If you have a Cyanotic heart defect, you should learn why it is called Cyanosis (From the word Cyan, which means blue) and what causes you to be Cyanotic.

You should learn what might happen to you down the road – any future operations that you may have to prepare for, and new medical advances. So read the medical literature. This is easier now than when I was trying to learn about my heart. Medical Journals are expensive, but a lot of information is available on the internet. Just enter your diagnosis into a search engine and click the enter button. Back in the old days I had to have a medical dictionary to figure out what some of the words meant, now you can just Google whatever you don’t understand. Be prepared to do a lot of Googling, especially at first! But don’t let that discourage you.

You will have to learn how to read carefully to see what an article is really saying. As I have mentioned before, if you do an internet search for Congestive Heart Failure, you’ll see that the  average time of survival after diagnosis is five years. That can be depressing… until you read further and learn that the study group included some very sick patients. So the “five years” isn’t true, a lot of it depends on how motivated the patient is. There’s really no way to teach this skill, you just have to read and learn.

And be prepared to find out some information that you may not want to know. You doctor may tell you that they have done all the surgical procedures that are possible, and from here on your life is going to be based on how well you take care of yourself. You may find a study that says CHDers don’t live as long as heart healthy people. That’s true – and almost every CHDer who has thought about it realizes that we might not be around as long as everyone else.

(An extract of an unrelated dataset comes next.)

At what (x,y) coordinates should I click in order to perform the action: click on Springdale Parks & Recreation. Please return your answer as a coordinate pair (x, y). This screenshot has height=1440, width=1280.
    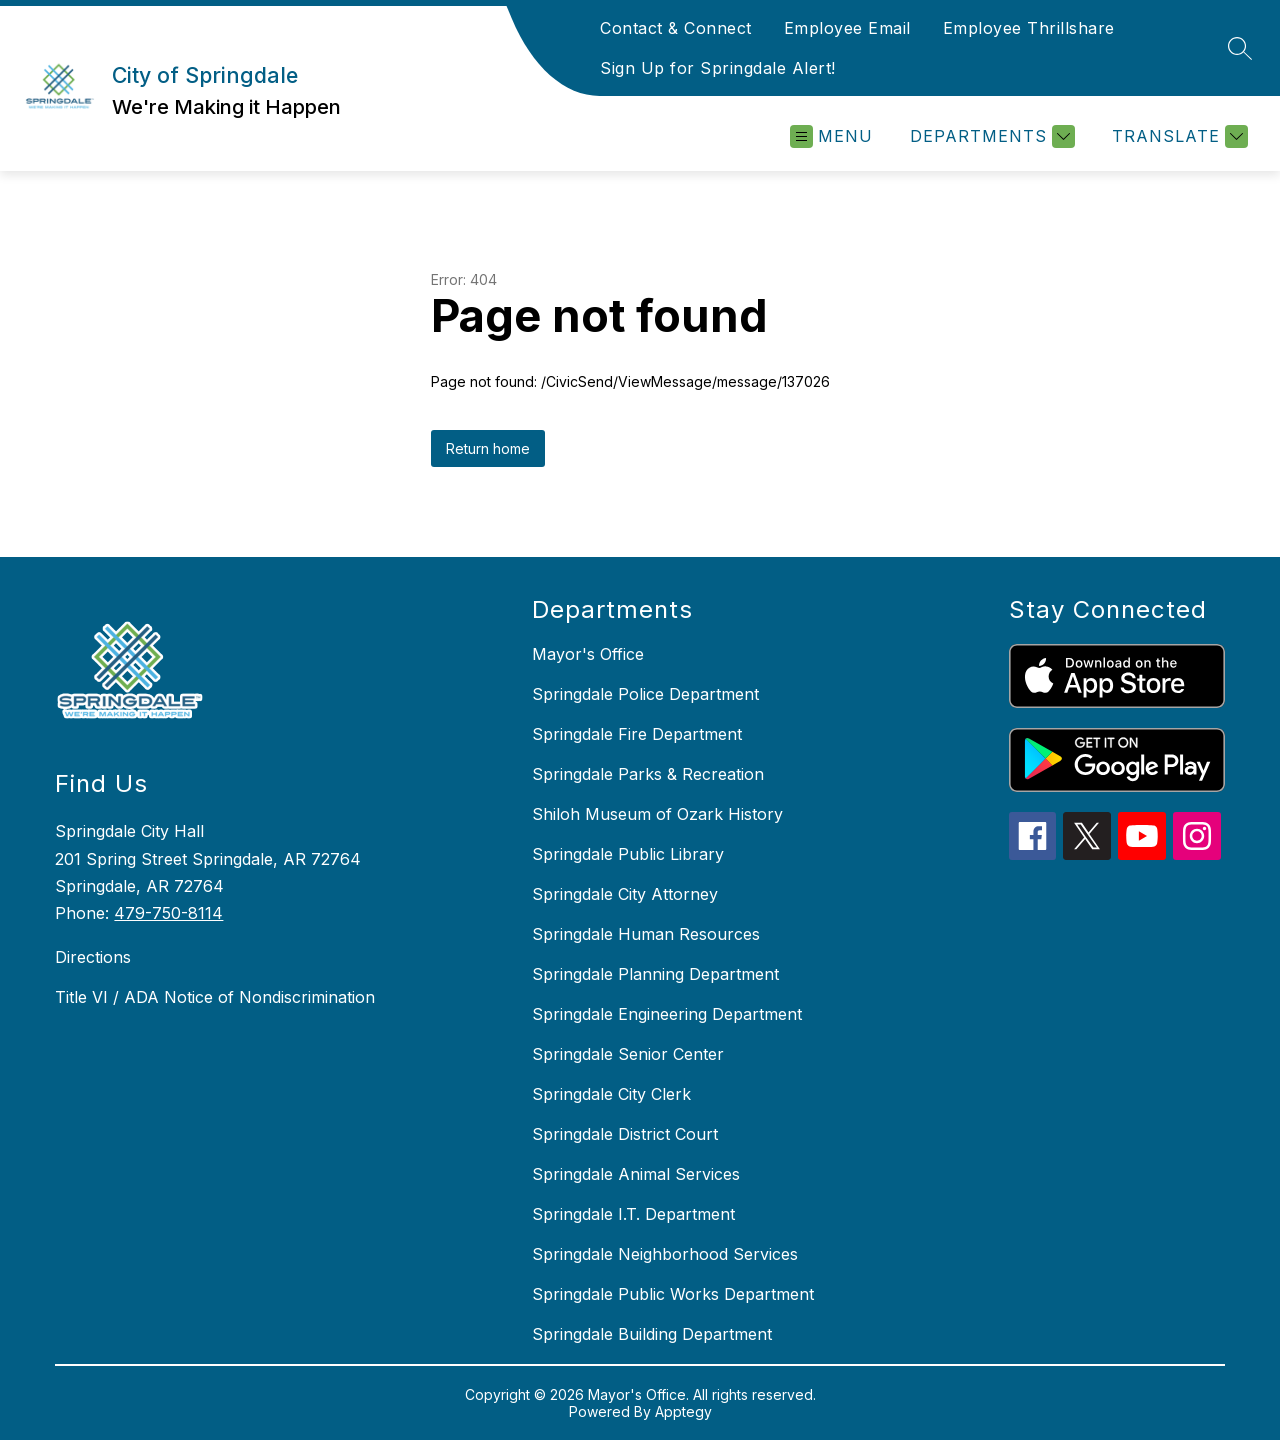     Looking at the image, I should click on (648, 774).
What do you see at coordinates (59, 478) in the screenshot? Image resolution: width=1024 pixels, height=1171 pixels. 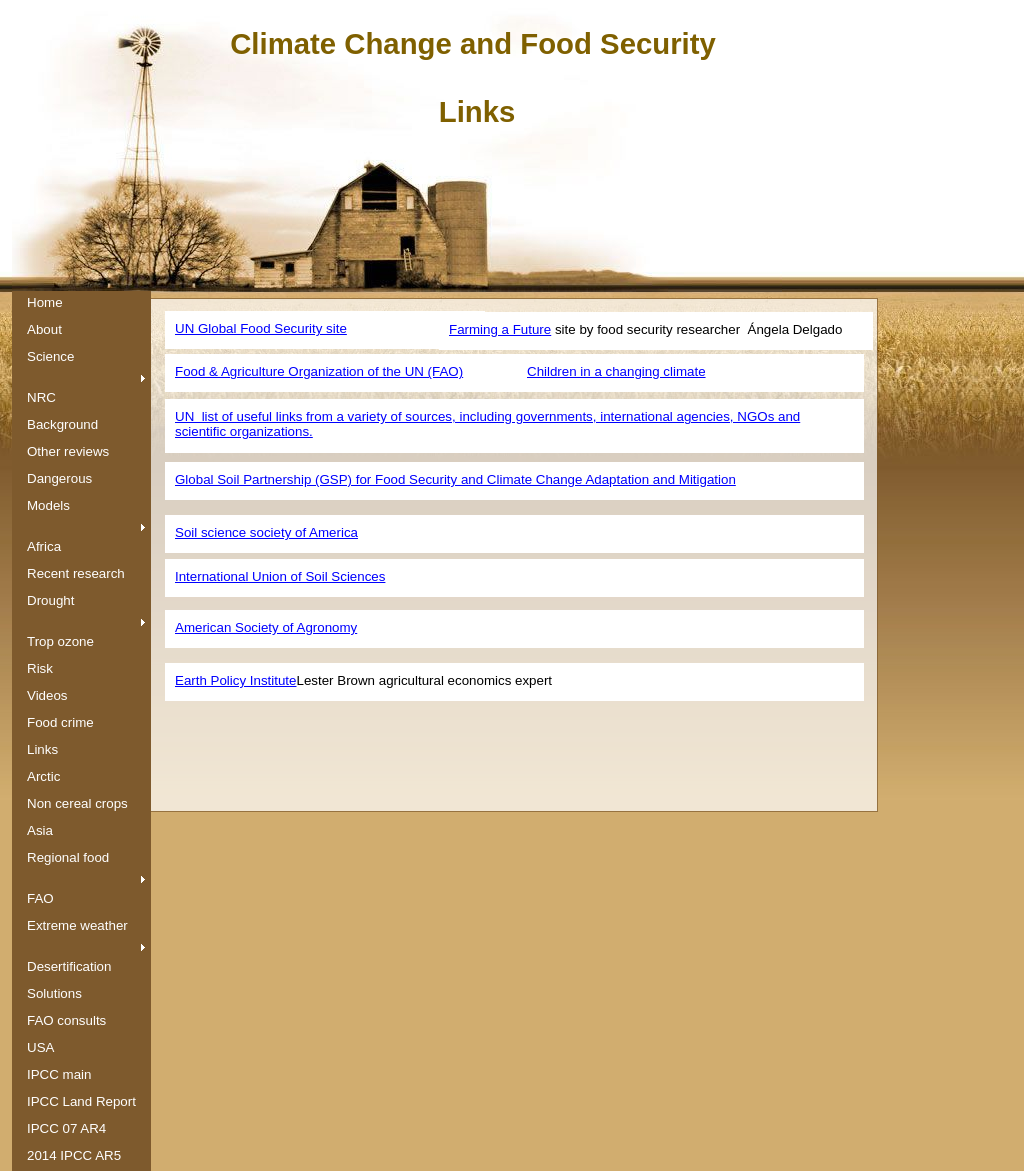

But remember that those medical journals can not account for the medical advances of the future. Seventy years ago, a kid with a heart defect lived a sad, miserable life and the vast majority of us died before our first birthday. And twenty five years ago, children born with Hypoplastic Left Heart Syndrome (HLHS) didn’t live a week. All that has changed! And Medicine makes new advances every day!

But it is not about length of life, but quality of life – and as long as you live your life to the fullest, figure out how to do what you want to do despite your health limitations – never give up and never give in! – then you will have become a true Heart Warrior!